Although his parents encouraged him in classical music, during his teenage years young Roger discovered a love for American popular songs. Later in his life, he told Dutch record producer Gert-Jan Blom that "…George Gershwin, Jerome Kern, Cole Porter and Irving Berlin really were my teachers, because I learned by analysing their compositions and arrangements."
However his classical upbringing did not desert him. The composers which influenced him most were Stravinsky, Chabrier, Wagner and Handel, with Ravel providing most of his inspiration for scoring and orchestration.
He started writing for French films towards the end of the 1930s (firstly documentaries, then feature films), and was responsible for the famous pantomime sequences in Marcel Carné’s Les Enfants du Paradis (1944).
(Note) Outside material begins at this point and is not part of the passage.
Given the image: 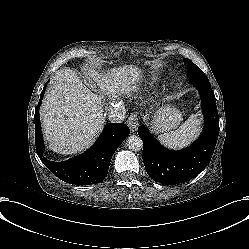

Several European radio stations employed him, especially Radio Luxembourg, Radio 37 and Europe 1; he was closely involved with the early programmes on the new French Television service.
After the Second World War Roger played piano and conducted a 35-piece orchestra for a major French weekly radio series "Paris Star Time" (Paris a l’heure des Etoiles), which was sent all over the world and even broadcast in the USA. This featured many of the big names of that period, such as Edith Piaf, Jean Sablon, Maurice Chevalier and Charles Trenet. His own instrumental cameos that were featured in the show brought him to the attention of the London publishers Chappell & Co., who were rapidly expanding their Recorded Music Library of background music at that time. Roger’s quirky compositions soon became available to radio, television and film companies around the world, with distinctive titles like Jack O’Lantern (Feux Follets), Paris Fashions (Haute Couture), The Toy Shop Window (La Vitrine aux Jouets) and The Toilers (Grands Travaux). Usually he recorded his own music in Paris, and the unique studio sound added to the special charm that these works possessed. In addition to his brighter numbers, he was also required to create pieces of a more serious nature, including some heavy, repetitive tracks that could be used as accompaniment for industrial scenes in documentaries. A composer of mood music has to be able to write for almost any kind of subject, and this presented no problems for Roger.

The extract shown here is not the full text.